For now, LLMs just aren’t that good. They are too error prone and inconsistent and nonsensical. But they are also sort weirdly capable at lots of things in strange inconsistent ways, and assuming they continue to improve, I think they will tend to defy our typical notions of human intelligence.
reating gradmasters 55% of the time is not good. We've been beating almost 100% of grandmasters in the 90's.
And when even llm's that are good at chess run, I had recently read an article about someone who examined them from this aspect. They said that if the llm fails to come up with a legal move within 10 tries, a random move is played instead. And this was common.
Not even a beginner would attempt 10 illegal moves in a row, after their first few games. The state of LLM chess is laughably bad, honestly. You would guess that even if it didn't play well, it'd at least consistently make legal moves. It doesn't even get to that level.
I don't see why this isn't a good model for how human reasoning happens either, certainly as a first-order assumption (at least).
> A human doesn’t use next token prediction to solve word problems.
Of course they do, unless they're particularly conscientious noobs that are able to repeatedly execute the "translate to mathematical notation, then solve the math" algorithm, without going insane. But those people are the exception.
Everyone else either gets bored half-way through reading the problem, or has already done dozens of similar problems before, or both - and jump straight to "next token prediction", aka. searching the problem space "by feels", and checking candidate solutions to sub-problems on the fly.
This kind of methodical approach you mention? We leave that to symbolic math software.

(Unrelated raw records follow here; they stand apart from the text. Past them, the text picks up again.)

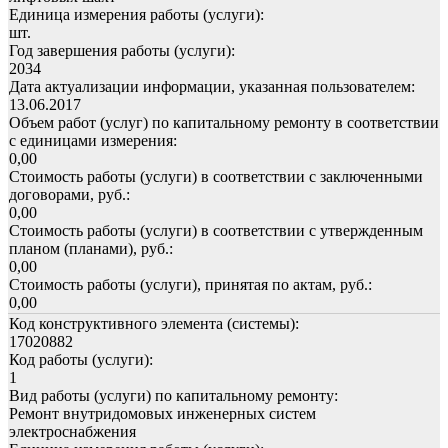
Единица измерения работы (услуги):
шт.
Год завершения работы (услуги):
2034
Дата актуализации информации, указанная пользователем:
13.06.2017
Объем работ (услуг) по капитальному ремонту в соответствии
с единицами измерения:
0,00
Стоимость работы (услуги) в соответствии с заключенными
договорами, руб.:
0,00
Стоимость работы (услуги) в соответствии с утвержденным
планом (планами), руб.:
0,00
Стоимость работы (услуги), принятая по актам, руб.:
0,00
Код конструктивного элемента (системы):
17020882
Код работы (услуги):
1
Вид работы (услуги) по капитальному ремонту:
Ремонт внутридомовых инженерных систем
электроснабжения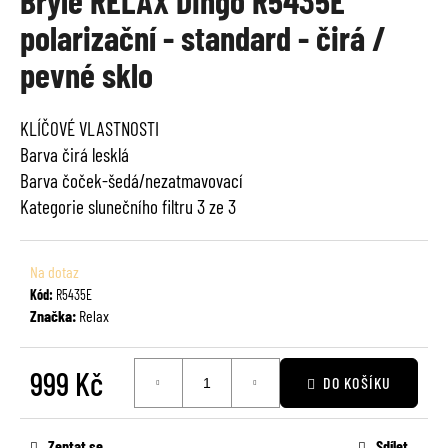
Brýle RELAX Dingo R5435E
je
a
polarizační - standard - čirá /
0,0
j
z
pevné sklo
í
5
t
hvězdiček.
?
KLÍČOVÉ VLASTNOSTI
Barva čirá lesklá
Barva čoček-šedá/nezatmavovací
Kategorie slunečního filtru 3 ze 3
HLEDAT
Na dotaz
Kód:
R5435E
Značka:
Relax
D
o
p
999 Kč
DO KOŠÍKU
o
Měrná
r
cena:
u
Zeptat se
Sdílet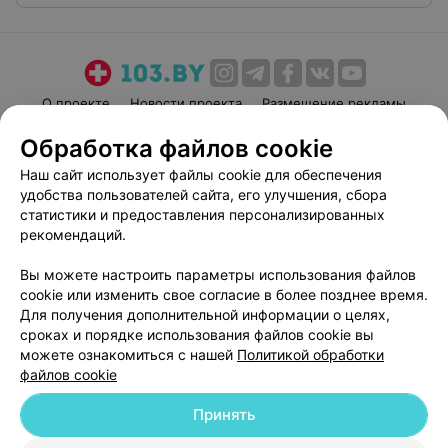
О проекте
Новости проекта
Размещение рекламы
Медицинский маркетинг
Публичный договор
Обработка файлов cookie
Пользовательское соглашение
Способы оплаты
Наш сайт использует файлы cookie для обеспечения
Вакансии
Партнеры
удобства пользователей сайта, его улучшения, сбора
статистики и предоставления персонализированных
Написать руководителю 103.by
рекомендаций.
Написать в поддержку
Персональные настройки cookie
Вы можете настроить параметры использования файлов
cookie или изменить свое согласие в более позднее время.
Обработка персональных данных
Для получения дополнительной информации о целях,
сроках и порядке использования файлов cookie вы
можете ознакомиться с нашей
Политикой обработки
файлов cookie
Принять
© 2026 ООО «Артокс Лаб», УНП 191700409
| 220012, Республика Беларусь,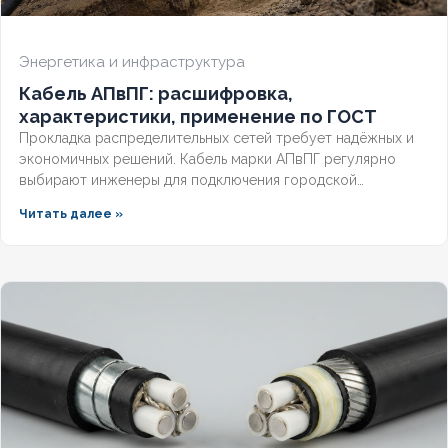
Энергетика и инфраструктура
Кабель АПвПГ: расшифровка,
характеристики, применение по ГОСТ
Прокладка распределительных сетей требует надёжных и
экономичных решений. Кабель марки АПвПГ регулярно
выбирают инженеры для подключения городской
инфраструктуры и промышленных объектов.
Читать далее »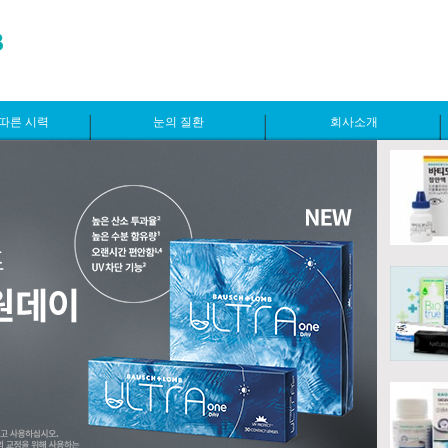
따른 시력
눈의 질환
회사소개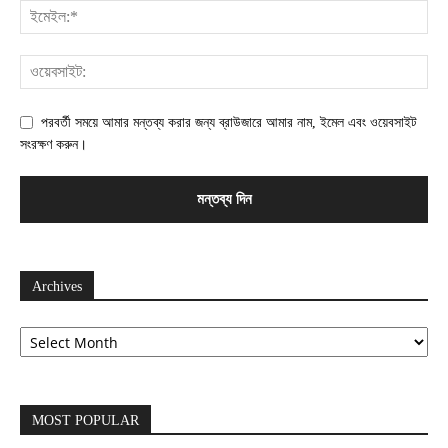
পরবর্তী সময়ে আমার মন্তব্য করার জন্য ব্রাউজারে আমার নাম, ইমেল এবং ওয়েবসাইট
সংরক্ষণ করুন।
Archives
Archives
MOST POPULAR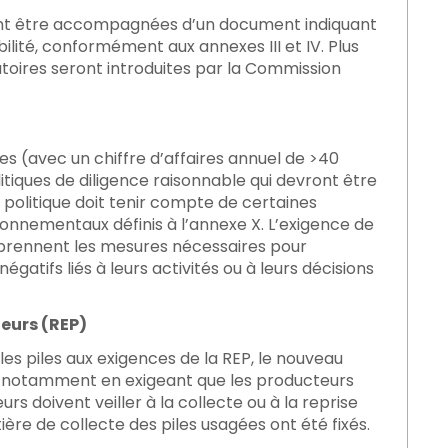
ivent être accompagnées d’un document indiquant
lité, conformément aux annexes III et IV. Plus
atoires seront introduites par la Commission
ses (avec un chiffre d’affaires annuel de >40
tiques de diligence raisonnable qui devront être
 politique doit tenir compte de certaines
ronnementaux définis à l’annexe X. L’exigence de
 prennent les mesures nécessaires pour
négatifs liés à leurs activités ou à leurs décisions
eurs (REP)
es piles aux exigences de la REP, le nouveau
P, notamment en exigeant que les producteurs
urs doivent veiller à la collecte ou à la reprise
tière de collecte des piles usagées ont été fixés.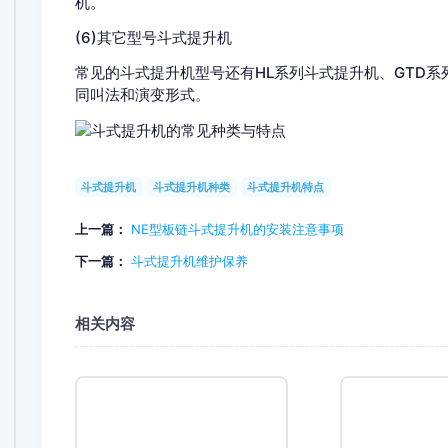
机。
(6)其它型号斗式提升机
常见的斗式提升机型号还有HL系列斗式提升机、GTD系列斗
同叫法和演变形式。
斗式提升机
斗式提升机种类
斗式提升机特点
上一篇：
NE型板链斗式提升机的安装注意事项
下一篇：
斗式提升机维护保养
相关内容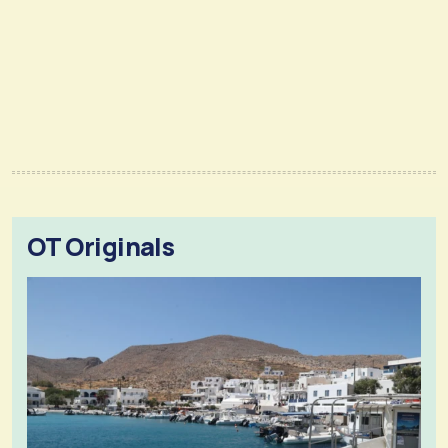
OT Originals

The "next token prediction" approach is something we call "experience"/"expertise" and a source of the thing we call "insight".
Indeed. Work on any project that requires humans to carry out largely repetitive steps, and a large part of the problem involves how to put processes around people to work around humans "shutting off" reasoning and going full-on automatic.

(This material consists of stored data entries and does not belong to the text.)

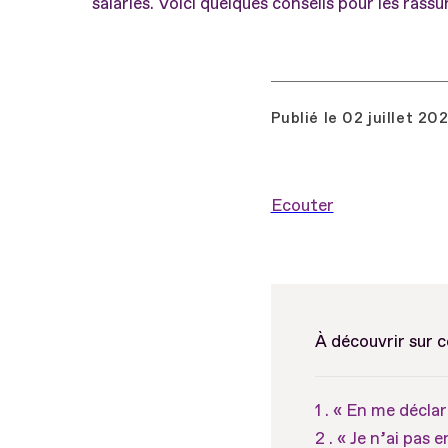
salariés. Voici quelques conseils pour les rass
Publié le
02 juillet 20
Ecouter
À découvrir sur 
« En me déclar
« Je n’ai pas 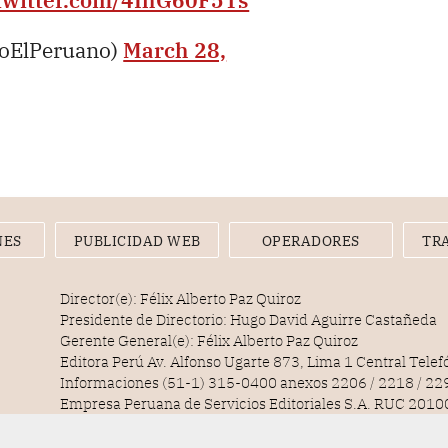
ioElPeruano)
March 28,
NES
PUBLICIDAD WEB
OPERADORES
TR
Director(e): Félix Alberto Paz Quiroz
Presidente de Directorio: Hugo David Aguirre Castañeda
Gerente General(e): Félix Alberto Paz Quiroz
Editora Perú Av. Alfonso Ugarte 873, Lima 1 Central Tele
Informaciones (51-1) 315-0400 anexos 2206 / 2218 / 22
Empresa Peruana de Servicios Editoriales S.A. RUC 20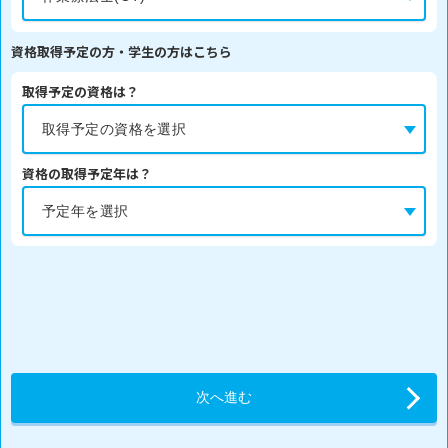
資格取得予定の方・学生の方はこちら
取得予定の資格は？
資格の取得予定年は？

E.g. I do contract work on an LLM-related project where one of the systemic changes introduced - in addition to multiple levels of quality checks - is to force to make people input a given sentence word for word followed by a word from a set of 5 or so, and a minority of the submissions get that sentence correct including the final word despite the system refusing to let you submit unless the initial sentence is correct. Seeing the data has been an absolutely shocking indictment of human reasoning.

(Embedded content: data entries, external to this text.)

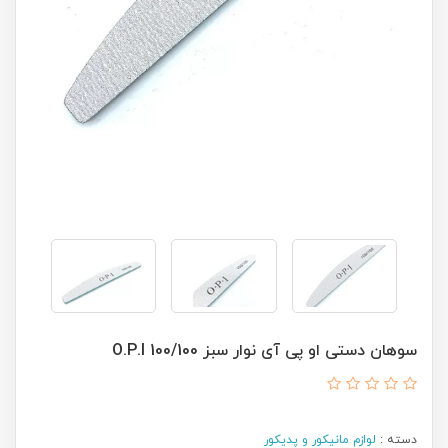
سوهان دستی او پی آی نوار سبز O.P.I 100/100
دسته :
لوازم مانیکور و پدیکور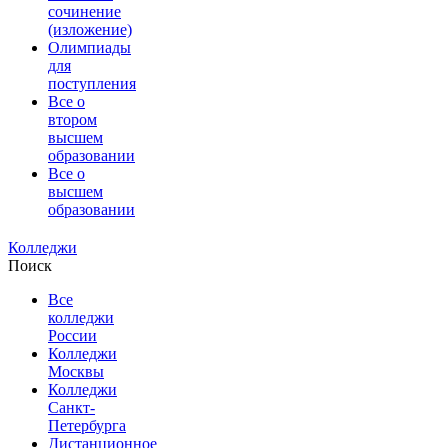
сочинение
(изложение)
Олимпиады
для
поступления
Все о
втором
высшем
образовании
Все о
высшем
образовании
Колледжи
Поиск
Все
колледжи
России
Колледжи
Москвы
Колледжи
Санкт-
Петербурга
Дистанционное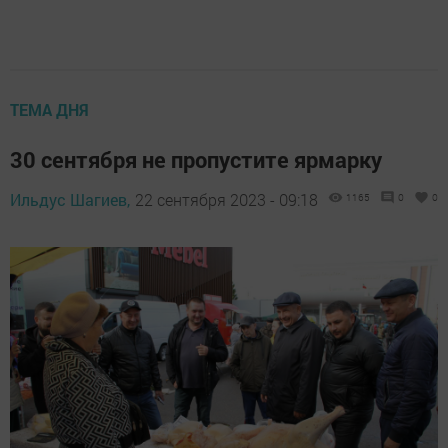
ТЕМА ДНЯ
30 сентября не пропустите ярмарку
Ильдус Шагиев,
22 сентября 2023 - 09:18
1165
0
0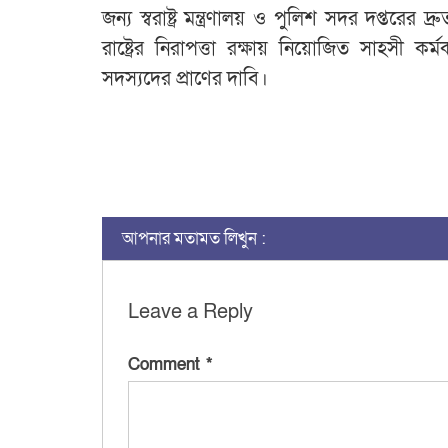
জন্য স্বরাষ্ট্র মন্ত্রণালয় ও পুলিশ সদর দপ্তরের
রাষ্ট্রের নিরাপত্তা রক্ষায় নিয়োজিত সাহসী ক
সদস্যদের প্রাণের দাবি।
আপনার মতামত লিখুন :
Leave a Reply
Comment
*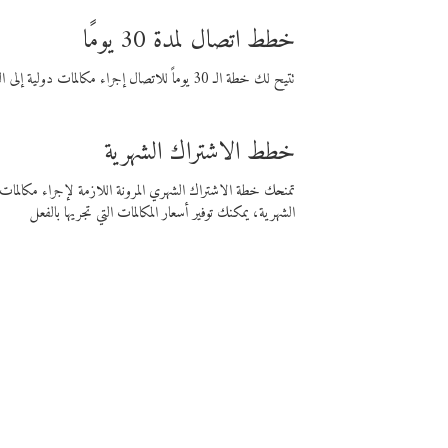
خطط اتصال لمدة 30 يومًا
تتيح لك خطة الـ 30 يوماً للاتصال إجراء مكالمات دولية إلى الوجهة التي تختارها لمدة 30 يوماً بأسعار فايبر المنخفضة.
خطط الاشتراك الشهرية
تمنحك خطة الاشتراك الشهري المرونة اللازمة لإجراء مكالم
الشهرية، يمكنك توفير أسعار المكالمات التي تجريها بالفعل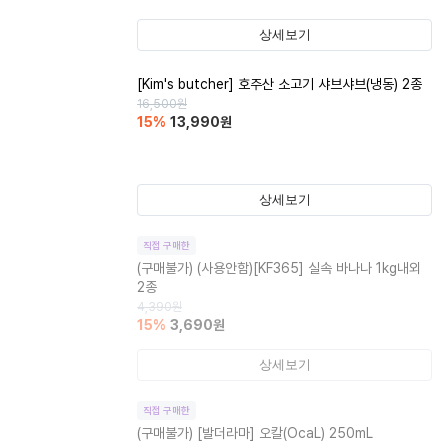
상세보기
[Kim's butcher] 호주산 소고기 샤브샤브(냉동) 2종
16,500
원
15
%
13,990
원
상세보기
직접 구매한
(구매불가)
(사용안함)[KF365] 실속 바나나 1kg내외
2종
4,390
원
15
%
3,690
원
상세보기
직접 구매한
(구매불가)
[발더라마] 오칼(OcaL) 250mL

These are submissions from a pool of people who have passed reasoning tests...
When I've tested the process myself as well, it takes only a handful of steps before the tendency is to "drift off" and start replacing a word here and there and fail to complete even the initial sentence without a correction. I shudder to think how bad the results would be if there wasn't that "jolt" to try to get people back to paying attention.
Keeping humans consistently carrying out a learned process is incredibly hard.
is that based on a vigorous understanding of how humans think, derived from watching people (children) learn to solve word problems? How do thoughts get formed? Because I remember being given word problems with extra information, and some children trying to shove that information into a math equation despite it not being relevant. The "think things though" portion of ChatGPT o1-preview is hidden from us, so even though a o1-preview can solve word problems, we don't know how it internally computes to arrive at that answer. But we do we really know how we do it? We can't even explain consciousness in the first place.